Par acte d’huissier délivré le 29 juillet 2024, Madame [F] [W] a assigné MAAF Assurances pour qu’elle soit condamnée à réparer, sur le fondement de la loi du 5 juillet 1985, le préjudice subi à la suite de l’accident de la circulation précité.
Le Docteur [D], désigné par ordonnance de référé du 23 novembre 2018, ayant déposé son rapport, Madame [F] [W] sollicite que lui soient accordées, en réparation de son préjudice corporel, les sommes suivantes :
I) Préjudices Patrimoniaux
I-A) Préjudices patrimoniaux temporaires
— Frais divers 720 €
— assistance tierce personne temporaire 1980 €
II) Préjudices extra-patrimoniaux
II-A) Préjudices extra-patrimoniaux temporaires
— Déficit fonctionnel temporaire total 233 €
— Déficit fonctionnel temporaire partiel à 50 % 500 €
— Déficit fonctionnel temporaire partiel à 33 % 330 €
— Déficit fonctionnel temporaire partiel à 25 % 750 €
— Déficit fonctionnel temporaire partiel à 10 % 1083 €
— Souffrances endurées 13 000 €
— Préjudice esthétique temporaire 3000 €
II-B) Préjudices extra-patrimoniaux permanents
— Déficit fonctionnel permanent 4800 €
— Préjudice esthétique permanent 4000 €
SOIT AU TOTAL 29 663 €
dont il convient de déduire la somme de 5000 €, déjà versée à titre de provision.

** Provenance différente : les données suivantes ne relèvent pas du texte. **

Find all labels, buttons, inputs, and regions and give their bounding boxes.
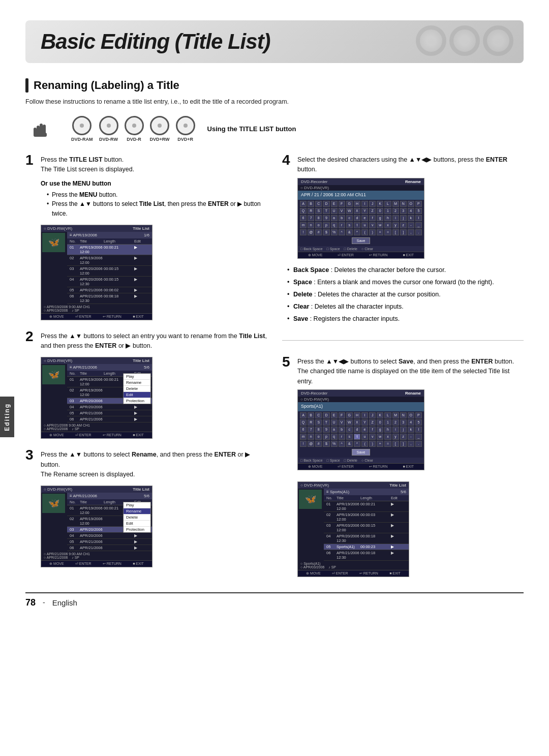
hand-icon xyxy=(30,118,53,140)
step-2-number: 2 xyxy=(25,329,37,344)
intro-text: Follow these instructions to rename a ti… xyxy=(25,97,524,107)
rename-screen-2: DVD-Recorder Rename ○ DVD-RW(VR) Sports(… xyxy=(297,389,424,470)
step-5-block: 5 Press the ▲▼◀▶ buttons to select Save,… xyxy=(282,355,524,577)
rename-save-btn-2[interactable]: Save xyxy=(352,449,370,456)
screen-titlelist-3: ○ DVD-RW(VR) Title List 🦋 ≡ APR/21/2006 … xyxy=(41,486,152,567)
using-title-label: Using the TITLE LIST button xyxy=(207,125,296,133)
step-1-text: Press the TITLE LIST button. The Title L… xyxy=(41,153,134,175)
feature-delete: Delete : Deletes the character at the cu… xyxy=(287,289,524,299)
page-lang: English xyxy=(52,598,77,607)
step-3-block: 3 Press the ▲▼ buttons to select Rename,… xyxy=(25,448,267,567)
feature-clear: Clear : Deletes all the character inputs… xyxy=(287,301,524,312)
page-title: Basic Editing (Title List) xyxy=(41,29,270,54)
screen-titlelist-1: ○ DVD-RW(VR) Title List 🦋 ≡ APR/19/2006 … xyxy=(41,225,152,320)
right-column: 4 Select the desired characters using th… xyxy=(282,153,524,577)
feature-backspace: Back Space : Deletes the character befor… xyxy=(287,265,524,275)
rename-save-btn-1[interactable]: Save xyxy=(352,237,370,244)
section-bar xyxy=(25,78,28,93)
rename-keyboard-2: ABCDEFGHIJKLMNOP QRSTUVWXYZ012345 6789ab… xyxy=(298,411,424,458)
screen-final-thumbnail: 🦋 xyxy=(299,490,322,509)
feature-save: Save : Registers the character inputs. xyxy=(287,314,524,324)
bullet-1: Press the MENU button. xyxy=(47,190,267,200)
step-3-number: 3 xyxy=(25,448,37,462)
step-2-block: 2 Press the ▲▼ buttons to select an entr… xyxy=(25,329,267,439)
screen-titlelist-2: ○ DVD-RW(VR) Title List 🦋 ≡ APR/21/2006 … xyxy=(41,357,152,439)
disc-decoration xyxy=(416,25,513,56)
page-number-row: 78 - English xyxy=(25,592,524,608)
step-2-text: Press the ▲▼ buttons to select an entry … xyxy=(41,329,267,351)
screen-3-thumbnail: 🦋 xyxy=(42,494,65,513)
svg-rect-4 xyxy=(34,133,47,137)
feature-space: Space : Enters a blank and moves the cur… xyxy=(287,277,524,287)
rename-input-1: APR / 21 / 2006 12:00 AM Ch11 xyxy=(298,191,424,200)
step-4-block: 4 Select the desired characters using th… xyxy=(282,153,524,326)
left-column: 1 Press the TITLE LIST button. The Title… xyxy=(25,153,267,577)
section-title: Renaming (Labeling) a Title xyxy=(34,79,179,92)
editing-tab-label: Editing xyxy=(4,403,11,431)
step-4-text: Select the desired characters using the … xyxy=(297,153,524,175)
section-heading: Renaming (Labeling) a Title xyxy=(25,78,524,93)
divider xyxy=(282,340,524,341)
screen-titlelist-final: ○ DVD-RW(VR) Title List 🦋 ≡ Sports(A1) 5… xyxy=(297,481,409,577)
screen-1-header-left: ○ DVD-RW(VR) xyxy=(44,226,72,231)
step-5-text: Press the ▲▼◀▶ buttons to select Save, a… xyxy=(297,355,524,386)
rename-input-2: Sports(A1) xyxy=(298,402,424,411)
page: Editing Basic Editing (Title List) Renam… xyxy=(0,0,549,756)
feature-bullets: Back Space : Deletes the character befor… xyxy=(287,265,524,326)
step-1-bullets: Press the MENU button. Press the ▲▼ butt… xyxy=(47,190,267,219)
header-banner: Basic Editing (Title List) xyxy=(25,20,524,63)
main-content: 1 Press the TITLE LIST button. The Title… xyxy=(25,153,524,577)
rename-keyboard-1: ABCDEFGHIJKLMNOP QRSTUVWXYZ012345 6789ab… xyxy=(298,200,424,246)
screen-1-header-right: Title List xyxy=(133,226,149,231)
step-1-number: 1 xyxy=(25,153,37,167)
page-number: 78 xyxy=(25,597,36,608)
bullet-2: Press the ▲▼ buttons to select Title Lis… xyxy=(47,199,267,218)
screen-2-thumbnail: 🦋 xyxy=(42,365,65,384)
step-3-text: Press the ▲▼ buttons to select Rename, a… xyxy=(41,448,267,479)
rename-screen-1: DVD-Recorder Rename ○ DVD-RW(VR) APR / 2… xyxy=(297,178,424,259)
step-1-block: 1 Press the TITLE LIST button. The Title… xyxy=(25,153,267,320)
step-5-number: 5 xyxy=(282,355,293,369)
step-4-number: 4 xyxy=(282,153,293,167)
step-1-sub-heading: Or use the MENU button xyxy=(41,180,267,187)
editing-tab: Editing xyxy=(0,397,14,437)
screen-1-thumbnail: 🦋 xyxy=(42,233,65,252)
disc-icons-row: DVD-RAM DVD-RW DVD-R DVD+RW DVD+R xyxy=(71,116,195,142)
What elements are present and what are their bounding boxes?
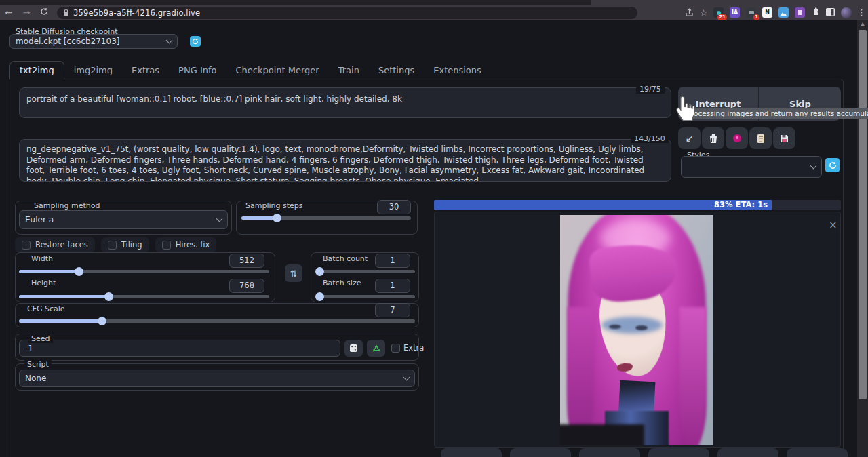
width-label: Width [28,254,56,263]
side-panel-icon[interactable] [826,6,835,19]
width-input[interactable]: 512 [229,254,264,268]
scrollbar-up-arrow[interactable]: ▲ [857,20,868,28]
page-scrollbar[interactable]: ▲ [857,20,868,457]
sampling-method-label: Sampling method [31,201,102,210]
clear-prompt-button[interactable] [702,127,724,149]
script-label: Script [24,360,52,369]
prompt-counter: 19/75 [636,85,665,94]
forward-icon[interactable]: → [18,7,35,18]
checkpoint-refresh-button[interactable] [190,36,201,47]
reload-icon[interactable] [35,7,53,18]
save-style-button[interactable] [773,127,795,149]
url-text: 359e5b9a-a5ff-4216.gradio.live [73,8,200,18]
mouse-cursor-hand [674,94,697,123]
toolbar-extensions: ☆ 21 IA 1 N ⋮ [685,5,865,20]
browser-tabstrip-right [591,0,868,5]
extra-networks-button[interactable] [726,127,748,149]
tab-train[interactable]: Train [329,62,369,79]
tab-bar: txt2img img2img Extras PNG Info Checkpoi… [9,61,491,79]
browser-tabstrip [0,0,591,5]
tab-extras[interactable]: Extras [122,62,169,79]
address-bar[interactable]: 359e5b9a-a5ff-4216.gradio.live [57,7,637,19]
checkpoint-select[interactable]: model.ckpt [cc6cb27103] [9,34,178,49]
tab-extensions[interactable]: Extensions [424,62,491,79]
apply-style-button[interactable] [749,127,772,149]
paste-arrow-icon: ↙ [686,133,694,144]
back-icon[interactable]: ← [0,7,18,18]
tab-settings[interactable]: Settings [369,62,424,79]
prompt-input[interactable]: portrait of a beautiful [woman::0.1] rob… [19,87,671,118]
batch-size-label: Batch size [320,279,363,287]
share-icon[interactable] [685,8,694,17]
clipboard-icon [757,134,765,144]
ext-image-icon[interactable] [778,7,789,18]
extra-networks-icon [732,134,742,143]
ext-pin-icon[interactable]: 21 [713,7,724,18]
negative-prompt-input[interactable]: ng_deepnegative_v1_75t, (worst quality, … [19,139,671,182]
ext-screenshot-icon[interactable]: 1 [746,7,756,18]
cfg-scale-label: CFG Scale [24,304,68,313]
menu-kebab-icon[interactable]: ⋮ [858,8,865,17]
batch-size-input[interactable]: 1 [375,279,410,293]
lock-icon [63,9,69,16]
checkpoint-value: model.ckpt [cc6cb27103] [16,37,167,46]
ext-ia-icon[interactable]: IA [730,7,740,18]
browser-toolbar: ← → 359e5b9a-a5ff-4216.gradio.live ☆ 21 … [0,5,868,20]
tab-img2img[interactable]: img2img [64,62,122,79]
paste-params-button[interactable]: ↙ [678,127,701,149]
ext-pin-badge: 21 [717,14,727,20]
negative-prompt-counter: 143/150 [631,134,669,143]
tab-checkpoint-merger[interactable]: Checkpoint Merger [226,62,328,79]
tab-png-info[interactable]: PNG Info [169,62,226,79]
ext-onenote-icon[interactable] [795,7,805,18]
save-floppy-icon [780,134,789,143]
cfg-scale-input[interactable]: 7 [375,303,410,317]
interrupt-tooltip: rocessing images and return any results … [686,108,868,119]
sampling-steps-input[interactable]: 30 [377,200,411,214]
seed-label: Seed [28,334,53,343]
height-label: Height [28,279,58,287]
tab-txt2img[interactable]: txt2img [9,61,64,79]
ext-screenshot-badge: 1 [753,14,760,20]
batch-count-input[interactable]: 1 [375,254,410,268]
extensions-puzzle-icon[interactable] [811,6,820,19]
close-preview-icon[interactable]: × [829,220,837,231]
profile-avatar[interactable] [841,7,852,18]
bookmark-star-icon[interactable]: ☆ [700,8,707,18]
height-input[interactable]: 768 [229,279,264,293]
batch-count-label: Batch count [320,254,370,263]
ext-notion-icon[interactable]: N [762,7,772,18]
scrollbar-thumb[interactable] [859,30,867,399]
refresh-icon [192,38,199,45]
sampling-steps-label: Sampling steps [243,201,306,210]
chevron-down-icon [166,37,173,44]
trash-icon [709,134,718,144]
app-root: ← → 359e5b9a-a5ff-4216.gradio.live ☆ 21 … [0,0,868,457]
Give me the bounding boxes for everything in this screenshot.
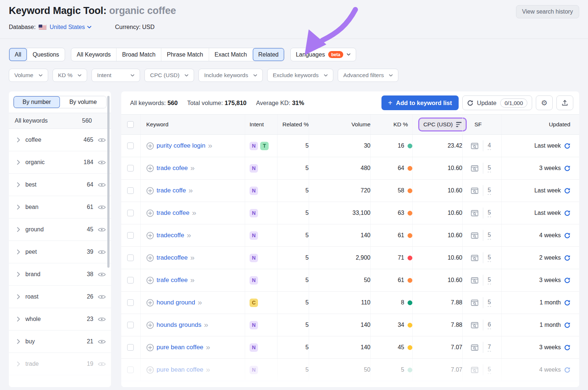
column-header-keyword[interactable]: Keyword (140, 115, 245, 134)
refresh-icon[interactable] (564, 165, 570, 171)
expand-keyword-icon[interactable]: » (190, 276, 194, 285)
column-header-related[interactable]: Related % (277, 115, 309, 134)
refresh-icon[interactable] (564, 367, 570, 373)
keyword-group-item[interactable]: trade 19 (9, 353, 111, 375)
eye-icon[interactable] (98, 205, 106, 210)
tab-all-keywords[interactable]: All Keywords (71, 48, 116, 61)
chevron-right-icon[interactable] (17, 339, 20, 344)
filter-include-keywords[interactable]: Include keywords (198, 69, 263, 82)
add-keyword-icon[interactable] (146, 299, 154, 307)
keyword-link[interactable]: trade coffe (157, 187, 186, 194)
eye-icon[interactable] (98, 137, 106, 143)
serp-features-count[interactable]: 7 (488, 343, 491, 351)
add-keyword-icon[interactable] (146, 142, 154, 150)
sidebar-all-keywords-row[interactable]: All keywords 560 (9, 113, 111, 129)
keyword-group-item[interactable]: brand 38 (9, 263, 111, 286)
add-keyword-icon[interactable] (146, 232, 154, 239)
add-keyword-icon[interactable] (146, 165, 154, 172)
expand-keyword-icon[interactable]: » (192, 209, 196, 217)
column-header-intent[interactable]: Intent (245, 115, 277, 134)
row-checkbox[interactable] (127, 210, 134, 216)
add-keyword-icon[interactable] (146, 209, 154, 217)
keyword-group-item[interactable]: peet 39 (9, 241, 111, 263)
toggle-by-volume[interactable]: By volume (60, 96, 106, 108)
tab-phrase-match[interactable]: Phrase Match (161, 48, 209, 61)
chevron-right-icon[interactable] (17, 182, 20, 187)
row-checkbox[interactable] (127, 165, 134, 171)
expand-keyword-icon[interactable]: » (189, 186, 192, 195)
expand-keyword-icon[interactable]: » (198, 298, 201, 307)
serp-preview-icon[interactable] (471, 142, 478, 149)
filter-intent[interactable]: Intent (92, 69, 140, 82)
chevron-right-icon[interactable] (17, 294, 20, 299)
expand-keyword-icon[interactable]: » (187, 231, 190, 240)
serp-features-count[interactable]: 6 (488, 321, 491, 329)
filter-volume[interactable]: Volume (9, 69, 48, 82)
column-header-updated[interactable]: Updated (501, 115, 579, 134)
chevron-right-icon[interactable] (17, 317, 20, 322)
keyword-link[interactable]: pure bean coffee (157, 366, 203, 373)
eye-icon[interactable] (98, 249, 106, 255)
keyword-link[interactable]: hound ground (157, 299, 195, 306)
serp-preview-icon[interactable] (471, 299, 478, 306)
filter-advanced-filters[interactable]: Advanced filters (338, 69, 398, 82)
row-checkbox[interactable] (127, 277, 134, 284)
keyword-link[interactable]: purity coffee login (157, 142, 205, 149)
eye-icon[interactable] (98, 182, 106, 188)
refresh-icon[interactable] (564, 255, 570, 261)
keyword-group-item[interactable]: best 64 (9, 174, 111, 196)
expand-keyword-icon[interactable]: » (204, 321, 208, 329)
select-all-checkbox[interactable] (127, 121, 134, 128)
eye-icon[interactable] (98, 227, 106, 232)
eye-icon[interactable] (98, 361, 106, 367)
keyword-group-item[interactable]: buy 21 (9, 331, 111, 353)
refresh-icon[interactable] (564, 188, 570, 194)
filter-kd[interactable]: KD % (53, 69, 87, 82)
row-checkbox[interactable] (127, 344, 134, 351)
serp-features-count[interactable]: 5 (488, 231, 491, 239)
refresh-icon[interactable] (564, 300, 570, 306)
refresh-icon[interactable] (564, 210, 570, 216)
row-checkbox[interactable] (127, 254, 134, 261)
chevron-right-icon[interactable] (17, 205, 20, 210)
row-checkbox[interactable] (127, 142, 134, 149)
refresh-icon[interactable] (564, 143, 570, 149)
serp-preview-icon[interactable] (471, 277, 478, 284)
sidebar-scrollbar[interactable] (107, 96, 110, 268)
column-header-volume[interactable]: Volume (309, 115, 370, 134)
eye-icon[interactable] (98, 294, 106, 300)
serp-features-count[interactable]: 5 (488, 209, 491, 217)
eye-icon[interactable] (98, 160, 106, 165)
toggle-by-number[interactable]: By number (14, 96, 60, 108)
serp-preview-icon[interactable] (471, 187, 478, 194)
languages-dropdown[interactable]: Languages beta (290, 48, 356, 61)
keyword-link[interactable]: tradecoffe (157, 232, 184, 239)
add-keyword-icon[interactable] (146, 321, 154, 329)
serp-features-count[interactable]: 5 (488, 187, 491, 195)
add-to-keyword-list-button[interactable]: + Add to keyword list (381, 95, 459, 110)
expand-keyword-icon[interactable]: » (208, 141, 212, 150)
table-settings-button[interactable]: ⚙ (536, 95, 553, 110)
add-keyword-icon[interactable] (146, 277, 154, 284)
keyword-link[interactable]: trade cofee (157, 165, 188, 172)
refresh-icon[interactable] (564, 232, 570, 239)
tab-broad-match[interactable]: Broad Match (116, 48, 161, 61)
serp-preview-icon[interactable] (471, 165, 478, 172)
add-keyword-icon[interactable] (146, 344, 154, 351)
view-search-history-button[interactable]: View search history (516, 5, 579, 18)
eye-icon[interactable] (98, 317, 106, 322)
tab-exact-match[interactable]: Exact Match (209, 48, 252, 61)
expand-keyword-icon[interactable]: » (206, 343, 209, 352)
column-header-sf[interactable]: SF (462, 115, 501, 134)
serp-features-count[interactable]: 4 (488, 142, 491, 150)
database-selector[interactable]: United States (50, 24, 92, 30)
serp-preview-icon[interactable] (471, 254, 478, 261)
expand-keyword-icon[interactable]: » (206, 365, 209, 374)
row-checkbox[interactable] (127, 232, 134, 239)
serp-features-count[interactable]: 5 (488, 254, 491, 262)
keyword-group-item[interactable]: whole 23 (9, 308, 111, 331)
serp-features-count[interactable]: 5 (488, 276, 491, 284)
refresh-icon[interactable] (564, 322, 570, 328)
tab-questions[interactable]: Questions (27, 48, 65, 61)
keyword-link[interactable]: hounds grounds (157, 321, 201, 329)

Madame [F] [W] demande en outre au tribunal de :
— condamner MAAF Assurances à lui payer la somme de 3000 € en application de l’article 700 du code de procédure civile,
— dire et juger n’y avoir lieu d’écarter l’exécution provisoire du jugement à intervenir,
— condamner MAAF Assurances aux entiers dépens dont distraction au profit de Maître Patrice CHICHE sur son affirmation de droit.
Par conclusions, MAAF Assurances demande au tribunal de débouter Madame [F] [W] de l’ensemble de ses demandes et de la condamner à rembourser la provision de 5000 € allouée et à payer la somme de 1500 € en vertu de l’article 700 du CPC. Subsidiairement elle sollicite la réduction du droit à indemnisation de Madame [F] [W] à hauteur de 50 % et la réduction des prétentions émises.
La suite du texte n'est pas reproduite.